__THE TASK__. Without changing a single word, output each entry.

__SUPPLIED INFORMATION__.
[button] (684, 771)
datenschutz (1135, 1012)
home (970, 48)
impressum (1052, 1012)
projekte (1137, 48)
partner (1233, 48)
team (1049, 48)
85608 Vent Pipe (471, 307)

__EXERCISE OUTPUT__.
[button] (684, 771)
datenschutz (1135, 1012)
home (970, 48)
impressum (1052, 1012)
projekte (1137, 48)
partner (1233, 48)
team (1049, 48)
85608 Vent Pipe (471, 307)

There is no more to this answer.